Conhecido pelo assalto em 1963 ao grande trem pagador, vejamos como Ronald Biggs, conhecido como o “ladrão do século”, acabou Indicado ao prêmio Pilha.

Engraçado que Biggs seja conhecido como “ladrão do século” porque se há uma coisa em que ele sempre foi péssimo foi roubar. Ele era um inútil, a última pessoa a ser chamada para um assalto. Ele começou saqueando ruínas de apartamentos bombardeados durante a guerra. Sua primeira condenação foi aos 15 anos por roubar lápis. Antes de atingir a maioridade, já havia sido condenado nove vezes. Quando foi servir na aeronáutica, acabou preso por seis meses por invadir uma farmácia. Expulso, foi condenado mais uma vez por furtar um carro e, enquanto cumpria essa nova sentença, acabou ficando amigo de Bruce Reynolds, idealizador do plano e líder do grupo que realizou o assalto ao grande trem pagador.

O grande trem pagador recebeu esse nome pois atravessava o país, da Escócia para Londres, levando dinheiro enviado pelo correio (esse sistema absurdo funciona até hoje no Japão, mas quem para um trem-bala?). O plano era relativamente simples: forjar um sinal vermelho para o trem parar no meio do caminho, dominar os maquinistas, levar o trem para cima de uma ponte, carregar os malotes (em notas usadas de 1, 5 e 10 libras) para um caminhão debaixo da ponte, e trazer o dinheiro para uma fazenda próxima, comprada com esse propósito, próxima ao local planejado para o roubo.

Já o grupo que realizou o roubo consistia de peixes pequenos que se consideravam marginalizados pela sociedade.

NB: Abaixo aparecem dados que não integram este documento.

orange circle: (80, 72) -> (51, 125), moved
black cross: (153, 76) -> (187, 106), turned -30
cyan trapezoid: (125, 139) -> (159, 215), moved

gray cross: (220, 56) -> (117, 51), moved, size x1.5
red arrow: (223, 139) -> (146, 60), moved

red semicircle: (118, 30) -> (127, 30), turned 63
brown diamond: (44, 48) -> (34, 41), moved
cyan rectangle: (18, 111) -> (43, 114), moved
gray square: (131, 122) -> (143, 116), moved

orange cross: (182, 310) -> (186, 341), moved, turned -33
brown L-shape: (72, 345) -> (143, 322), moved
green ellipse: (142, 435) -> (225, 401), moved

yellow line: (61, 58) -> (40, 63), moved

Questões de caráter à parte, eram brancos, casados, com trabalhos de pouca qualificação, deixados de lado por um governo trabalhista que, ao mesmo tempo em que não fazia porra nenhuma para diminuir a fossa entre ricos e pobres, concedia uma série de benefícios para integrar, em uma sociedade ainda em recuperação de mais de 30 anos de crise, negros e asiáticos ainda mais desqualificados vindos das colônias, com exceção de médicos indianos, importados aos montes para trabalharem nos hospitais do país (parecido com a Suiça que conhecemos hoje, não?).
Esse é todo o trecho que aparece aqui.